I may have a little different view on what constitutes "marriage", but for me a decision to have any more children by him is a decision to commit to a life long partnership. Though as many of us know even popularly accepted versions of marriage don't always last. Even though along with children he has brought up marriage, to me the decision is one in the same.

There's a lot more to the whole story, I agree counseling is needed to correct the problems that exist. He also has a son he is fighting with the mother to see now. The mother was married already and her husband his on the child birth certificate. Too make a long story short I have seen him so sad and depressed at the fact that he can't see his own, sometime I think he is taking that bitterness out on my son (again he doesn’t mistreat him). However, I think it keeps him from getting close to him maybe even feeling like if he cant be with his son and take care of him he shouldn’t be that way with my son either.

Counseling is definitely needed. The next thing would be how to get him to see that and get him to go.




Edited 11/11/2004 1:51 pm ET ET by ARCHLY

iVillage Member
Registered: 03-25-2003
In reply to: archly
Thu, 11-11-2004 - 2:05pm
A child who doesn't have a relationship with a man isn't going to accept his teaching on values and beliefs. Which is why my siblings (who have a different dad than I do - from my mom's first marriage) don't believe ANYTHING my father taught them to be true in the relm of values and beliefs - because when they were children - he had no relationship at all with them - and they had no relationship with their own father.

I understand that others view a "lifetime commitment" and marriage as one in the same, but I don't. My husband vowed his commitment to me the day I found out I was pregnant - but I struggled with insecurity until the day we finally married. As I have been divorced - I know that piece of paper won't hold two people together, but I believe in marriage, I value marriage. I know you may not feel that way - but I do. And I also believe that society still dictates having children inside the confines of marriage is best and most socially acceptable, and having children out of wedlock is not. My husband and I didn't get married until our son was almost one - and going through that experience definitely confirmed my thoughts on that subject.

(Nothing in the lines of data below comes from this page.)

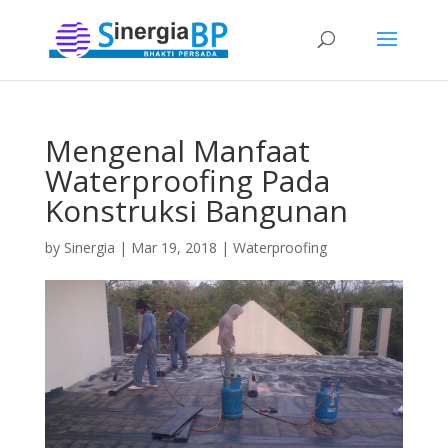
Mengenal Manfaat
Waterproofing Pada
Konstruksi Bangunan
by
Sinergia
|
Mar 19, 2018
|
Waterproofing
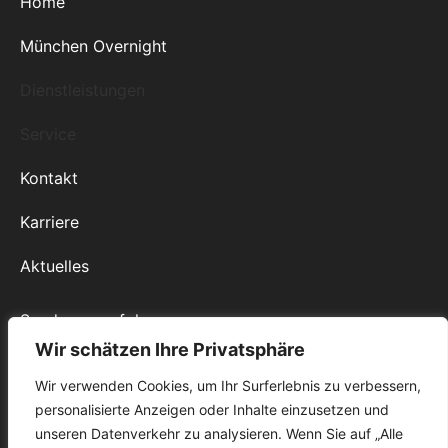
Home
München Overnight
Dienstleistungen
Service
Kontakt
Karriere
Aktuelles
Sendungsverfolgung
Wir schätzen Ihre Privatsphäre
Online-Erfassung
Wir verwenden Cookies, um Ihr Surferlebnis zu verbessern,
personalisierte Anzeigen oder Inhalte einzusetzen und
Impressum
unseren Datenverkehr zu analysieren. Wenn Sie auf „Alle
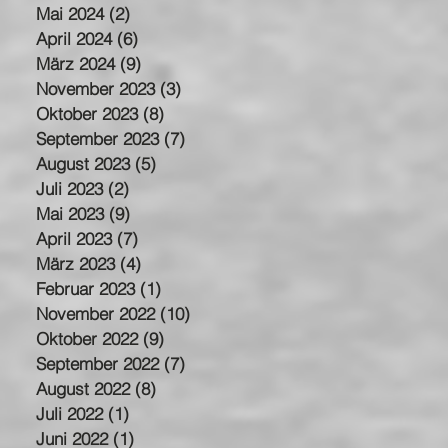
Mai 2024
(2)
2 Beiträge
April 2024
(6)
6 Beiträge
März 2024
(9)
9 Beiträge
November 2023
(3)
3 Beiträge
Oktober 2023
(8)
8 Beiträge
September 2023
(7)
7 Beiträge
August 2023
(5)
5 Beiträge
Juli 2023
(2)
2 Beiträge
Mai 2023
(9)
9 Beiträge
April 2023
(7)
7 Beiträge
März 2023
(4)
4 Beiträge
Februar 2023
(1)
1 Beitrag
November 2022
(10)
10 Beiträge
Oktober 2022
(9)
9 Beiträge
September 2022
(7)
7 Beiträge
August 2022
(8)
8 Beiträge
Juli 2022
(1)
1 Beitrag
Juni 2022
(1)
1 Beitrag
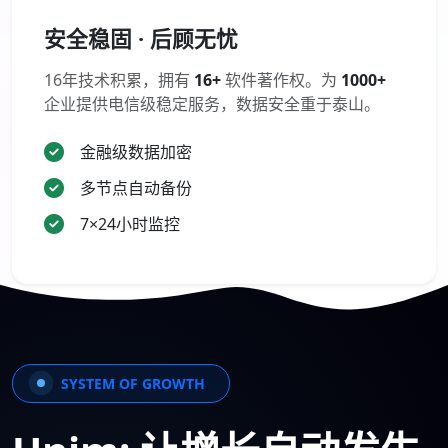
安全稳固 · 后顾无忧
16年技术积累，拥有
16+
软件著作权。为
1000+
企业提供电信级稳定服务，数据安全重于泰山。
金融级数据加密
多节点自动备份
7×24小时监控
SYSTEM OF GROWTH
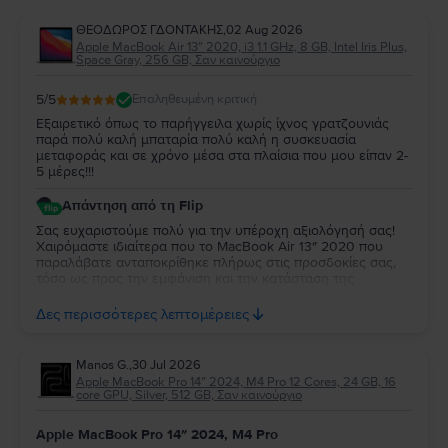
ΘΕΟΔΩΡΟΣ ΓΔΟΝΤΑΚΗΣ
,
02 Aug 2026
Apple MacBook Air 13″ 2020, i3 1.1 GHz, 8 GB, Intel Iris Plus,
Space Gray, 256 GB, Σαν καινούργιο
5
/5
Επαληθευμένη κριτική
Εξαιρετικό όπως το παρήγγειλα χωρίς ίχνος γρατζουνιάς
παρά πολύ καλή μπαταρία πολύ καλή η συσκευασία
μεταφοράς και σε χρόνο μέσα στα πλαίσια που μου είπαν 2-
5 μέρες!!!
Απάντηση από τη Flip
Σας ευχαριστούμε πολύ για την υπέροχη αξιολόγησή σας!
Χαιρόμαστε ιδιαίτερα που το MacBook Air 13″ 2020 που
παραλάβατε ανταποκρίθηκε πλήρως στις προσδοκίες σας,
τόσο ως προς την εμφάνιση και την κατάσταση της
μπαταρίας, όσο και ως προς τη συσκευασία και τον χρόνο
παράδοσης. Σας ευχαριστούμε για την εμπιστοσύνη σας και
Δες περισσότερες λεπτομέρειες
ευχόμαστε να το χαρείτε!
Manos G.
,
30 Jul 2026
Apple MacBook Pro 14″ 2024, M4 Pro 12 Cores, 24 GB, 16
core GPU, Silver, 512 GB, Σαν καινούργιο
Apple MacBook Pro 14″ 2024, M4 Pro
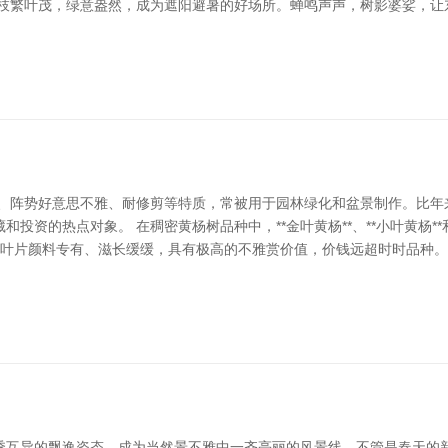
树枝繁叶茂，绿意盎然，成为遮阳避暑的好场所。蝉鸣声声，树影婆娑，让
缓、阵势好意思不雅、耐修剪等特质，常被用于园林绿化和盆景制作。比年
资的热点对象。 在稠密黄杨树品种中，**金叶黄杨**、**小叶黄杨**和
黄杨**因叶片颜料专有、滋长缓缓，具有极高的不雅赏价值，价钱远超时时品
季互异的飘逸姿态，成为当然景不雅中一齐亮丽的风景线。不管是春天的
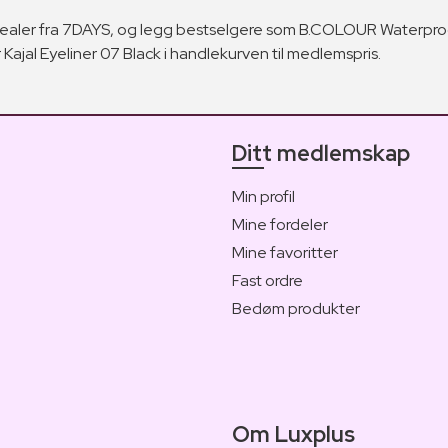
ealer fra 7DAYS, og legg bestselgere som B.COLOUR Waterproof
jal Eyeliner 07 Black i handlekurven til medlemspris.
Ditt medlemskap
Min profil
Mine fordeler
Mine favoritter
Fast ordre
Bedøm produkter
Om Luxplus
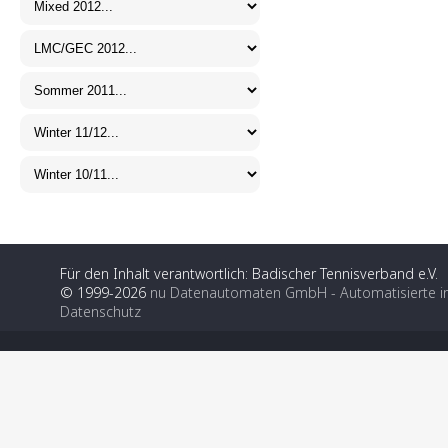
Für den Inhalt verantwortlich: Badischer Tennisverband e.V.
© 1999-2026
nu Datenautomaten GmbH - Automatisierte i
Datenschutz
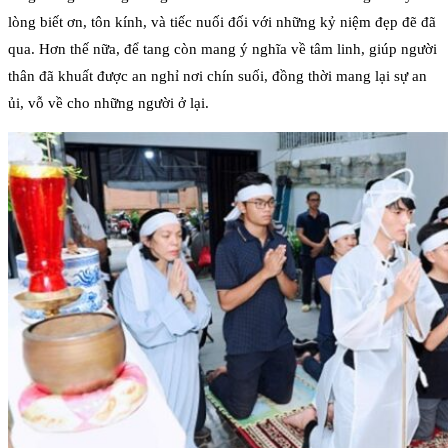
lòng biết ơn, tôn kính, và tiếc nuối đối với những kỷ niệm đẹp đẽ đã
qua. Hơn thế nữa, để tang còn mang ý nghĩa về tâm linh, giúp người
thân đã khuất được an nghỉ nơi chín suối, đồng thời mang lại sự an
ủi, vỗ về cho những người ở lại.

How to get him to see that? "I will never agree to have a child with you unless and until your issues with my son, who you will be coparenting until he is a man, are addressed. As we've been unsuccesful in resolving these issues ourselves, I feel counseling is required. I will not discuss the issue of having a child with you until this issue is addressed."

And - a question - if he isn't willing to parent your son because of the guilt issues he feels about his child from a previous relationship that he isn't able to parent, how will he resolve those feelings in order to be able to parent your (plural) child together?